After nearly three months of MDR-TB treatment, results from the initial culture of Tisile's TB showed that, from the start of her infection, she had extensively drug resistant TB (XDR). This had not been picked up due to inherent delays in diagnostic techniques. The net effect of her different TB treatments - first for normal TB, then MDR-TB, was that she continued to develop greater resistance to the available TB medicines due to ineffective treatment.

Once diagnosed with XDR-TB, Tisile was given a new regimen of drugs and began to make a slow recovery. She remained in hospital for eight months before she was eventually discharged to continue the rest of her treatment in her local clinic. However, two months later, her monthly sputum test showed that the TB was continuing to grow in her lungs. Even the XDR-TB treatment was no longer working. This was when she came to the attention of MSF.

Tisile was admitted to MSF's Lizo Nobanda TB Care Centre - a short-stay facility for patients in the heart of Khayelitsha with just 10 beds. It is dedicated to treating clinically stable drug-resistant TB patients for a short period within their community until they are well enough to continue their treatment at their local primary health care clinic.

At Lizo Nobanda, MSF attempted to construct a drug regimen for Tisile that combined as many drugs as possible that would still be effective.

This involved accessing drugs that show some limited evidence for treating DR-TB, but which are not routinely available in the government sector, such as clofazimine and linezolid. "Linezolid is probably what saved her," says Hughes.

"Here at Lizo Nobanda they managed to get me the expensive drugs which government doesn't have - clofazimine and linezolid," says Tisile. "I also started with the capreomycin injection. It didn't seem to work, so they stopped it. I continued with the other treatment, and now it is still working fine."

Tisile is one of a fortunate, tiny minority of patients in the public health care system who can access linezolid, but only because MSF buys it privately. Other DR-TB patients in public facilities cannot access this drug because it is not "coded" for the treatment of TB. The pharmaceutical manufacturer, Pfizer, has specified that linezolid is a treatment for lower respiratory tract infections only and it holds a patent on the drug until 2014.

"If you happen to be lucky enough to have private medical insurance, then a TB specialist can say, 'ok, you might benefit from this drug' and your health care will pay for it, and you'll get it," says Hughes.

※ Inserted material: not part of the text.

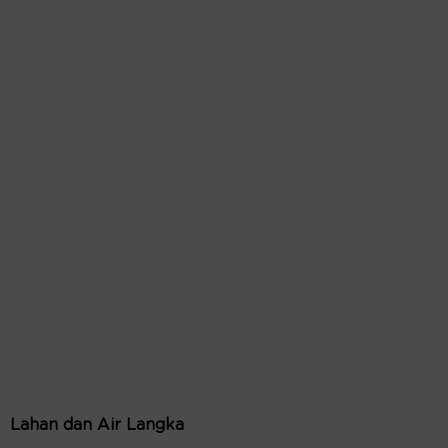
Lahan dan Air Langka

In order to include linezolid in the daily regimen of those select DR-TB patients who need it because they have no other effective treatment options, MSF pays private sector prices, at an "extortionate" U.S.$85 a tablet, says Hughes. Through the government tender, linezolid costs much less, around U.S.$25 per pill, but because of its coding access, linezolid through the public sector is still restricted.

Hughes is quick to add, however, that linezolid should not be seen as a "wonder drug" that will save everybody. "But it is a possible option which should be used in combination with other possible options to make a better regimen for patients in whom existing drug regimens are inadequate. It's all about better combinations rather than individual drugs," says Hughes.

While some new DR-TB drugs are on the horizon and health workers and activists are urging the South African Medicines Control Council to fast track their approval, the best infection control method is to find TB and to treat it. Effective treatment greatly reduces the infectious risk, says Hughes.

"For families of patients that we diagnose, we say the best thing you can do to protect yourselves is support your family member in continuing their treatment," she says.

Tisile's faithful adherence to her treatment is finally paying off.

"It's been difficult, I can't change anything now," she says. "But we are looking forward to the cure because the XDR drugs are working."